I have done something Similar. In mine, BookWyrm actually ran a covert strike force to seek out mysteries and be an offensive arm for the mysteries Candlekeep gets involved in. BookWyrm meets the players during the 2nd level mission. He states that he would task The Librarians with investigating the Gingwhatzits, but they have not yet returned. The players volunteer to investigate and BookWyrm pays them and sets them up with what they need, becoming their patron. The party later finds out that The Librarians have not returned for over a year and are presumed dead. They are now an investigative force for Candlekeep and also use the Mansion as their headquarters.
i'm currently running some of my viewers so I don't want to spoil my plans, but yes I did tie in that final boss very early in the campaign
The final adventure does have a crisis that has been building up over the course of several months, so it would be easy to drop rumors of her effects throughout the earlier levels.

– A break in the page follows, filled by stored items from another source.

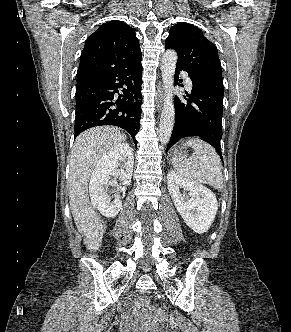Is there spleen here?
<instances>
[{"mask_svg":"<svg viewBox=\"0 0 291 332\" xmlns=\"http://www.w3.org/2000/svg\"><path fill=\"white\" fill-rule=\"evenodd\" d=\"M185 145L192 147L194 153L186 158H172V165L177 173L194 183L209 184L217 189L223 188L221 160L215 149L198 138L187 140Z\"/></svg>","mask_w":291,"mask_h":332,"instance_id":"spleen-1","label":"spleen"}]
</instances>
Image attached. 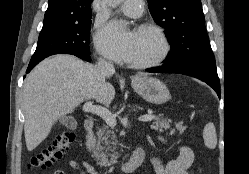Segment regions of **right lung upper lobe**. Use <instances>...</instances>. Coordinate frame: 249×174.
Wrapping results in <instances>:
<instances>
[{"instance_id": "right-lung-upper-lobe-1", "label": "right lung upper lobe", "mask_w": 249, "mask_h": 174, "mask_svg": "<svg viewBox=\"0 0 249 174\" xmlns=\"http://www.w3.org/2000/svg\"><path fill=\"white\" fill-rule=\"evenodd\" d=\"M93 0H48L43 28H50L68 23H78L92 17Z\"/></svg>"}]
</instances>
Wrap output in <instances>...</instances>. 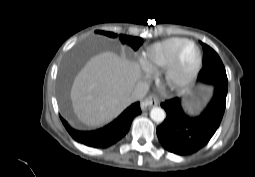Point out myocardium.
<instances>
[{
    "label": "myocardium",
    "instance_id": "myocardium-1",
    "mask_svg": "<svg viewBox=\"0 0 255 177\" xmlns=\"http://www.w3.org/2000/svg\"><path fill=\"white\" fill-rule=\"evenodd\" d=\"M187 46H192L195 49L196 56L186 76L179 79L177 77V70L180 64L182 54ZM201 63H202V54H201V50L199 46L191 40H185L177 48L172 59L164 67V78H165L166 84L170 86L172 89L177 91H182L188 88L196 80L201 68Z\"/></svg>",
    "mask_w": 255,
    "mask_h": 177
}]
</instances>
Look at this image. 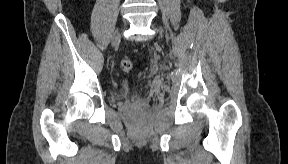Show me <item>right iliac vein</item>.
I'll use <instances>...</instances> for the list:
<instances>
[{
  "label": "right iliac vein",
  "instance_id": "right-iliac-vein-1",
  "mask_svg": "<svg viewBox=\"0 0 288 164\" xmlns=\"http://www.w3.org/2000/svg\"><path fill=\"white\" fill-rule=\"evenodd\" d=\"M119 38H120V32L116 31L114 34V37H113V41H117V40H119Z\"/></svg>",
  "mask_w": 288,
  "mask_h": 164
}]
</instances>
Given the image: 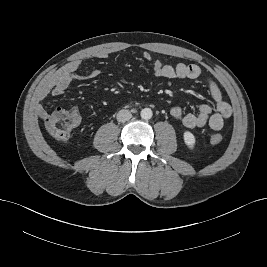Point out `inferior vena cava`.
Here are the masks:
<instances>
[{
	"mask_svg": "<svg viewBox=\"0 0 267 267\" xmlns=\"http://www.w3.org/2000/svg\"><path fill=\"white\" fill-rule=\"evenodd\" d=\"M132 114L129 110L122 109L117 113V121L126 122L131 119Z\"/></svg>",
	"mask_w": 267,
	"mask_h": 267,
	"instance_id": "obj_1",
	"label": "inferior vena cava"
}]
</instances>
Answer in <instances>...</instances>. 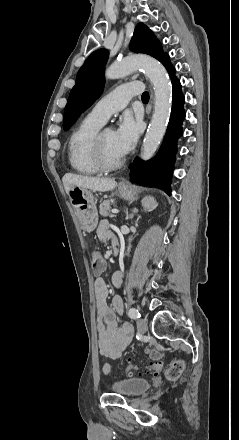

What I decided to do was to tie Xanthoria to the eldritch creature Gaernoo from the Level 7 adventure, and use him as a recurring problem as he gives all sorts of villains information to help their vile schemes (as he's a god of doing evil things for knowledge and doing evil with knowledge). I added a fungal theme to his stuff (depicting his knowledge like fungi that require dead things to grow on) and made the druid lich his most powerful servant, spreading his corruption throughout the minds of the land.
Gotta stop halfway through, but good stuff Steely!
Great video.
I'm surprised you didn't touch on the module suggestion to have players or npcs captured then potentially turned into meanlocks. The adventure even suggests a process for it. I won't be including the guantamo bay type stuff. On the whole, it feels very out of place compared to the first three Candlekeep Mysteries.
Is there a vod for this session would love to see it
I was trying to follow your advice, make this the cursed village from session 1 but... it doesn't add up! how can this be the village if they were just tasked with fixing the curse but it's 70 years since the meenlocks already whiped it. I'm planning on making it recent. It's not as haunting but hopefully it will work out just fine.